In summary, use the method of least squares to derive an estimate for $\beta$ using data points $(x_i, y_i)$ for $i = 1, 2, \ldots n$. Simply put, find the value of $\beta$ to minimize the function
\[
f(\beta)=\sum_{i=1}^{n}(y_{i}-\beta x_{i})^{2}.
\]
Then, write a function `get_beta_no_int` that takes input:
- `x` - A predictor variable
- `y` - A response variable
The function should then output the $\hat{\beta}$ you derived for a given set of data.

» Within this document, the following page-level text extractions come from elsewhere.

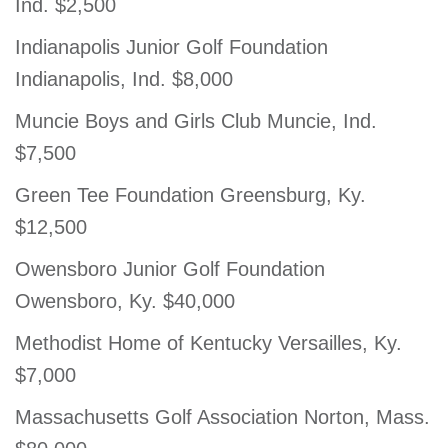
Ind. $2,500
Indianapolis Junior Golf Foundation
Indianapolis, Ind. $8,000
Muncie Boys and Girls Club Muncie, Ind.
$7,500
Green Tee Foundation Greensburg, Ky.
$12,500
Owensboro Junior Golf Foundation
Owensboro, Ky. $40,000
Methodist Home of Kentucky Versailles, Ky.
$7,000
Massachusetts Golf Association Norton, Mass.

**(b)** Write your derivation in your `.Rmd` file using TeX. Or write your derivation by hand, scan or photograph your work, and insert it into the `.Rmd` as an image. See the [RMarkdown documentation](http://rmarkdown.rstudio.com/) for working with images.
**(c)** Test your function on the `cats` data using body weight as `x` and heart weight as `y`. What is the estimate for $\beta$ for this data?
**(d)** Check your work in `R`. The following syntax can be used to fit a model without an intercept:
```{r, eval = FALSE}
lm(response ~ 0 + predictor, data = dataset)
```
Use this to fit a model to the `cat` data without an intercept. Output the coefficient of the fitted model. It should match your answer to **(c)**.